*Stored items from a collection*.
━━━━━━━━
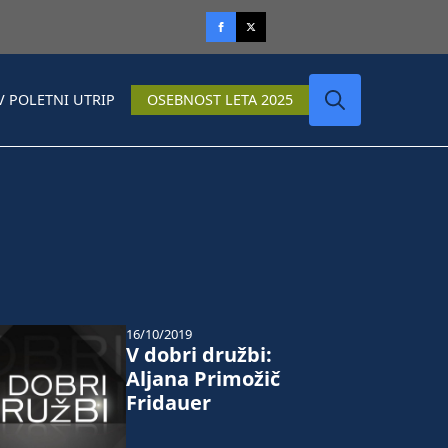
V POLETNI UTRIP
OSEBNOST LETA 2025
Search
for:
16/10/2019
V dobri družbi:
Aljana Primožič
Fridauer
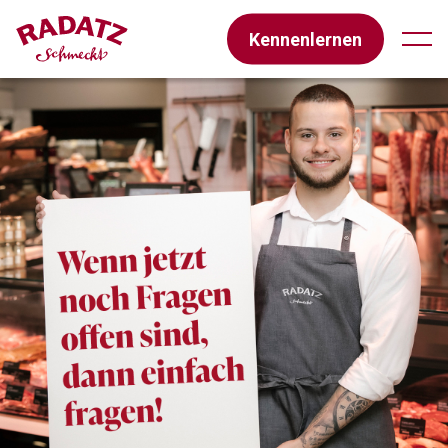
Kennenlernen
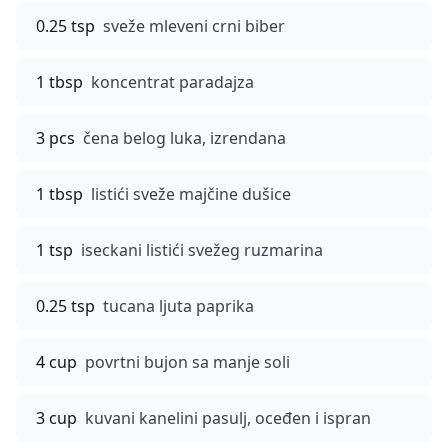
0.25 tsp
sveže mleveni crni biber
1 tbsp
koncentrat paradajza
3 pcs
čena belog luka, izrendana
1 tbsp
listići sveže majčine dušice
1 tsp
iseckani listići svežeg ruzmarina
0.25 tsp
tucana ljuta paprika
4 cup
povrtni bujon sa manje soli
3 cup
kuvani kanelini pasulj, oceđen i ispran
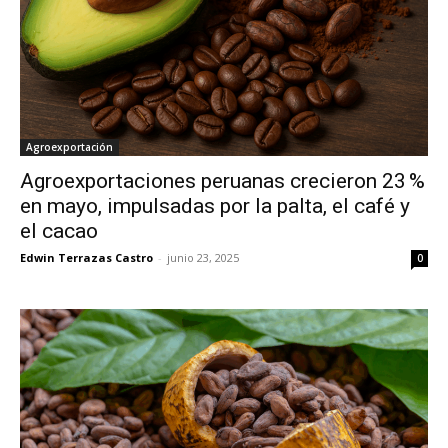
Agroexportación
Agroexportaciones peruanas crecieron 23 %
en mayo, impulsadas por la palta, el café y
el cacao
Edwin Terrazas Castro
-
junio 23, 2025
0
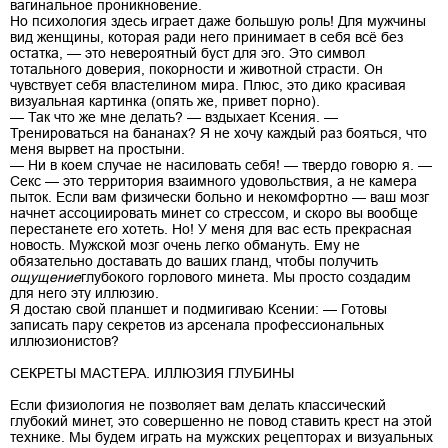
вагинальное проникновение.
Но психология здесь играет даже большую роль! Для мужчины
вид женщины, которая ради него принимает в себя всё без
остатка, — это невероятный буст для эго. Это символ
тотального доверия, покорности и животной страсти. Он
чувствует себя властелином мира. Плюс, это дико красивая
визуальная картинка (опять же, привет порно).
— Так что же мне делать? — вздыхает Ксения. —
Тренироваться на бананах? Я не хочу каждый раз бояться, что
меня вырвет на простыни.
— Ни в коем случае не насиловать себя! — твердо говорю я. —
Секс — это территория взаимного удовольствия, а не камера
пыток. Если вам физически больно и некомфортно — ваш мозг
начнет ассоциировать минет со стрессом, и скоро вы вообще
перестанете его хотеть. Но! У меня для вас есть прекрасная
новость. Мужской мозг очень легко обмануть. Ему не
обязательно доставать до ваших гланд, чтобы получить
ощущение
глубокого горлового минета. Мы просто создадим
для него эту иллюзию.
Я достаю свой планшет и подмигиваю Ксении: — Готовы
записать пару секретов из арсенала профессиональных
иллюзионистов?
СЕКРЕТЫ МАСТЕРА. ИЛЛЮЗИЯ ГЛУБИНЫ
Если физиология не позволяет вам делать классический
глубокий минет, это совершенно не повод ставить крест на этой
технике. Мы будем играть на мужских рецепторах и визуальных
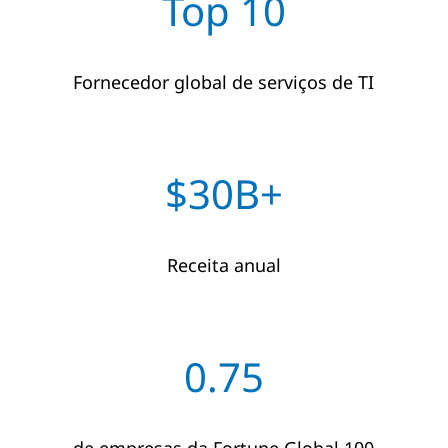
Top 10
Fornecedor global de serviços de TI
$30B+
Receita anual
0.75
de empresas da Fortune Global 100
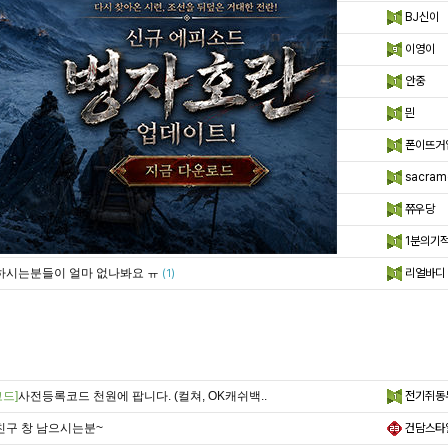
팁]
퍼니에그 공략법
BJ신이
흑룡좀 뽑아보려는데 않나오내요
이영이
사코팝니다 1000
안중
안녕하세요
믠
드]
사전코드 팜 1천
폰이뜨거
입겟해봐요
sacram
사코팝니다. 카톡 rhalal1 주세요.
쮸우당
다시 해보려고 왔는데 망했군요...
1분의기
하시는분들이 얼마 없나봐요 ㅠ
리얼바디
(1)
드]
사전등록코드 천원에 팝니다. (컬쳐, OK캐쉬백..
전기쥐동
친구 창 남으시는분~
건담스타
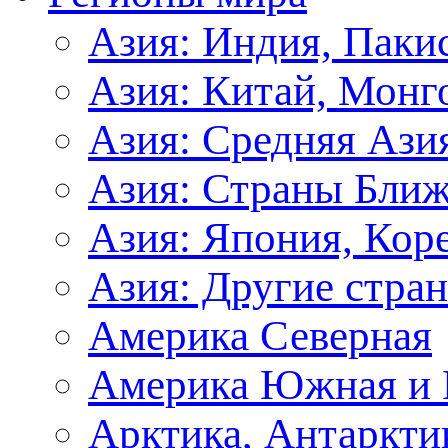
Азия: Индия, Паки
Азия: Китай, Монг
Азия: Средняя Ази
Азия: Страны Ближ
Азия: Япония, Кор
Азия: Другие стра
Америка Северная
Америка Южная и 
Арктика, Антаркти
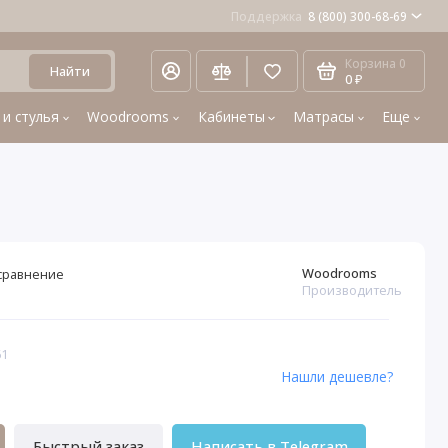
Поддержка
8 (800) 300-68-69
Корзина
0
Найти
0 ₽
 и стулья
Woodrooms
Кабинеты
Матрасы
Еще
Woodrooms
сравнение
Производитель
61
Нашли дешевле?
Быстрый заказ
Написать в Telegram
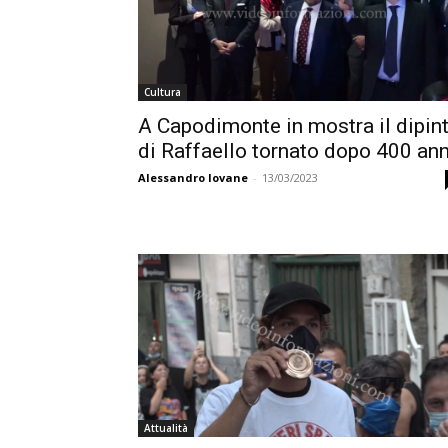
Cultura
A Capodimonte in mostra il dipin
di Raffaello tornato dopo 400 ann
Alessandro Iovane
-
13/03/2023
Attualità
━━━━━━━━
*What is expected*. Leaving pictures aside, write out each record above exactly as given.

*Result of this task*.
V POLETNI UTRIP
OSEBNOST LETA 2025
Search
for:
16/10/2019
V dobri družbi:
Aljana Primožič
Fridauer
Kennenlernen
0.25 tsp
sveže mleveni crni biber
1 tbsp
koncentrat paradajza
3 pcs
čena belog luka, izrendana
1 tbsp
listići sveže majčine dušice
1 tsp
iseckani listići svežeg ruzmarina
0.25 tsp
tucana ljuta paprika
4 cup
povrtni bujon sa manje soli
3 cup
kuvani kanelini pasulj, oceđen i ispran
Agroexportación
Agroexportaciones peruanas crecieron 23 %
en mayo, impulsadas por la palta, el café y
el cacao
Edwin Terrazas Castro
-
junio 23, 2025
0
вагинальное проникновение.
Но психология здесь играет даже большую роль! Для мужчины
вид женщины, которая ради него принимает в себя всё без
остатка, — это невероятный буст для эго. Это символ
тотального доверия, покорности и животной страсти. Он
чувствует себя властелином мира. Плюс, это дико красивая
визуальная картинка (опять же, привет порно).
— Так что же мне делать? — вздыхает Ксения. —
Тренироваться на бананах? Я не хочу каждый раз бояться, что
меня вырвет на простыни.
— Ни в коем случае не насиловать себя! — твердо говорю я. —
Секс — это территория взаимного удовольствия, а не камера
пыток. Если вам физически больно и некомфортно — ваш мозг
начнет ассоциировать минет со стрессом, и скоро вы вообще
перестанете его хотеть. Но! У меня для вас есть прекрасная
новость. Мужской мозг очень легко обмануть. Ему не
обязательно доставать до ваших гланд, чтобы получить
ощущение
глубокого горлового минета. Мы просто создадим
для него эту иллюзию.
Я достаю свой планшет и подмигиваю Ксении: — Готовы
записать пару секретов из арсенала профессиональных
иллюзионистов?
СЕКРЕТЫ МАСТЕРА. ИЛЛЮЗИЯ ГЛУБИНЫ
Если физиология не позволяет вам делать классический
глубокий минет, это совершенно не повод ставить крест на этой
технике. Мы будем играть на мужских рецепторах и визуальных
Top 10
Fornecedor global de serviços de TI
$30B+
Receita anual
0.75
de empresas da Fortune Global 100
팁]
퍼니에그 공략법
BJ신이
흑룡좀 뽑아보려는데 않나오내요
이영이
사코팝니다 1000
안중
안녕하세요
믠
드]
사전코드 팜 1천
폰이뜨거
입겟해봐요
sacram
사코팝니다. 카톡 rhalal1 주세요.
쮸우당
다시 해보려고 왔는데 망했군요...
1분의기
하시는분들이 얼마 없나봐요 ㅠ
리얼바디
(1)
드]
사전등록코드 천원에 팝니다. (컬쳐, OK캐쉬백..
전기쥐동
친구 창 남으시는분~
건담스타
Азия: Индия, Паки
Азия: Китай, Монг
Азия: Средняя Ази
Азия: Страны Ближ
Азия: Япония, Кор
Азия: Другие стра
Америка Северная
Америка Южная и 
Арктика, Антаркти
Поддержка
8 (800) 300-68-69
Корзина
0
Найти
0 ₽
 и стулья
Woodrooms
Кабинеты
Матрасы
Еще
Woodrooms
сравнение
Производитель
61
Нашли дешевле?
Быстрый заказ
Написать в Telegram
Cultura
A Capodimonte in mostra il dipin
di Raffaello tornato dopo 400 ann
Alessandro Iovane
-
13/03/2023
Attualità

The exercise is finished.